I sat once again by my mother's bedside. My eyelids drooped in exhaustion and my stomach cramped in hunger, but I refused to move and my eyes refused to close. I needed to keep a watchful eye on her. I needed to make sure that the doctors did everything in their power to help her. I could never live with myself if something went wrong. Not to mention, her results had been delayed yesterday, but I had pretty much been promised that they would be in today, and I certainly wasn't going to miss that.

Over the past forty-eight hours, my mother had spent some time awake. I fought like hell to keep the tears away whenever she was awake. I felt like it was imperative that I stayed strong for her, especially after she had stayed strong for me for so many years. She had always been there for me when I needed her, so it was my turn to be there for her now that she needed me.

"Liss, I brought you some food," John said. "You haven't eaten since supper last night."

"Don't know where in the hell you seemed to find out that I needed you to tell me that," I said, quite irate between my hunger, my hormones, and my exhaustion. Poor John. All he had ever been was kind, and here I was, treating him like a nuisance. No matter how much I acted like I despised him, he had stuck around this entire time. He hadn't left the hospital if I wasn't with him. He barely left me alone when I was trying to spend quality time with my mum in between her lengthy naps.

John ignored my comment, instead coming over to stand by my side and wait for me to tear my eyes away from the deteriorating figure in the bed in front of me. "She'll still be there after you eat, Liss. You've got a little baby in that belly of yours who needs some bloody protein."

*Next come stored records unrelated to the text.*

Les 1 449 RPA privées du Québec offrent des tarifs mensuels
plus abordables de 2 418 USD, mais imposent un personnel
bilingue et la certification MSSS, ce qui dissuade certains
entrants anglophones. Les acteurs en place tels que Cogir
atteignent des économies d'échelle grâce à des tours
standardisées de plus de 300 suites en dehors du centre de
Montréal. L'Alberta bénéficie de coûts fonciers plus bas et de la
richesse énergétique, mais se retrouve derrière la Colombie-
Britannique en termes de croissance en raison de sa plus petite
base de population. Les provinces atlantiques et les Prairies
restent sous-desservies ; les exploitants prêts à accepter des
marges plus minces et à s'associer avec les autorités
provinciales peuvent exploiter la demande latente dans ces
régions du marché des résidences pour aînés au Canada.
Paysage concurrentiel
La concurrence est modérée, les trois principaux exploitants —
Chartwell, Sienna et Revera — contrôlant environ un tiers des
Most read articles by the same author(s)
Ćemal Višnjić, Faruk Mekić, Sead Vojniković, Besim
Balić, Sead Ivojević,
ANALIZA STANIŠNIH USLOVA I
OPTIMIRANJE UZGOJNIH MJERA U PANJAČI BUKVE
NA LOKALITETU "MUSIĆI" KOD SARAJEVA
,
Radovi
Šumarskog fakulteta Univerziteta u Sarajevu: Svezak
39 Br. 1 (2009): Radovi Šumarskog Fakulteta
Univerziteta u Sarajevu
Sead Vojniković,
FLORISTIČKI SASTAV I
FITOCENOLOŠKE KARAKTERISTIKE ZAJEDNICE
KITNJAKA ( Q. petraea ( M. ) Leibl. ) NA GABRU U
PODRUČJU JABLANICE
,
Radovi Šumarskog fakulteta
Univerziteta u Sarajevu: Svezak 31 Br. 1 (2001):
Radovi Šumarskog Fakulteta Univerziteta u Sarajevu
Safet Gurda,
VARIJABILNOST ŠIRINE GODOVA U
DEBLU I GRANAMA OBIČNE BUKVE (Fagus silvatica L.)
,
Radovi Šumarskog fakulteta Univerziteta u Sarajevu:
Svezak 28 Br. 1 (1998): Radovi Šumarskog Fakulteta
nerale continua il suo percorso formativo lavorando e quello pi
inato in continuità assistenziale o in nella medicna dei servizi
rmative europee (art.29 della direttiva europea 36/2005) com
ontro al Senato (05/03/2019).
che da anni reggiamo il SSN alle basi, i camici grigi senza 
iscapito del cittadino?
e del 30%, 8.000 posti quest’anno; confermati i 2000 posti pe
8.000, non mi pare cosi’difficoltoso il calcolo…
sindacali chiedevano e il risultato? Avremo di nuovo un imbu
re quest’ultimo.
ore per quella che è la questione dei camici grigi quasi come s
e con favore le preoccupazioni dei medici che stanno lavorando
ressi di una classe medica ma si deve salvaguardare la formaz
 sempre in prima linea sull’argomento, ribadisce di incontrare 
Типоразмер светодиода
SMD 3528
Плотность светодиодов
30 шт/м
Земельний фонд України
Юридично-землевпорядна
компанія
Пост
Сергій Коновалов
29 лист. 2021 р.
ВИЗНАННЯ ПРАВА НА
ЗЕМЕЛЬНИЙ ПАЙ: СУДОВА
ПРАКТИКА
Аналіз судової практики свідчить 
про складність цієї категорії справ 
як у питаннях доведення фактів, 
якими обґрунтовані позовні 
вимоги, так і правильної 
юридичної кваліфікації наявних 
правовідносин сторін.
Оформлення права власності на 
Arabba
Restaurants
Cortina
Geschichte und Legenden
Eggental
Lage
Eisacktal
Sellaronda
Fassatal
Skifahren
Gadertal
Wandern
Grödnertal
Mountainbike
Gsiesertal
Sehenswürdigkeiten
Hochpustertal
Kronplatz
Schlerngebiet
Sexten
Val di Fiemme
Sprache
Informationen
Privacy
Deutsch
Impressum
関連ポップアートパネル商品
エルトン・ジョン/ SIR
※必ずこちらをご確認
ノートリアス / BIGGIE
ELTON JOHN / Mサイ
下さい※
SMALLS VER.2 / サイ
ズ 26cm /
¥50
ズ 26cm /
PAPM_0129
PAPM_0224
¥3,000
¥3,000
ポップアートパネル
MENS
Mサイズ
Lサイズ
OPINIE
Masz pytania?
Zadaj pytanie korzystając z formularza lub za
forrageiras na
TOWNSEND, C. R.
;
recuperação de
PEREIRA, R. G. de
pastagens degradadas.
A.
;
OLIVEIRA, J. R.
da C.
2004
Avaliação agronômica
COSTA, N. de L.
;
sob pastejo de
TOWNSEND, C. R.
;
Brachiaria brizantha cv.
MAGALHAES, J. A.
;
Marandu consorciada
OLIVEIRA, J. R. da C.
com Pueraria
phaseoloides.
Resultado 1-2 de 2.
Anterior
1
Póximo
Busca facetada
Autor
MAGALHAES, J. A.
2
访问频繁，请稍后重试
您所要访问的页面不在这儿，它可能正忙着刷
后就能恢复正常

I finally looked up at him. "Thanks, John," I said, taking the Styrofoam tray from his hands. "Hospital food is so wretched, though," I said, peering at the sketchy-looking mashed potatoes in one of the compartments.

"Think that may just be Liverpool food you're talking about, Alissa," he responded with a coy grin. He pulled up a chair beside me and sat. "Now, are you going to eat that or am I going to have to bloody hand-feed you like a toddler?"

I rolled my eyes and picked up the plastic fork on the tray. I dipped it in those sketchy-looking mashed potatoes and pushed the bite past my lips. To say that the consistency was simply awful would have been the understatement of the century. I literally gagged before shovng it back at John. "Bad idea," I spluttered as I forced myself to swallow the food. "Get that away from me before I vom."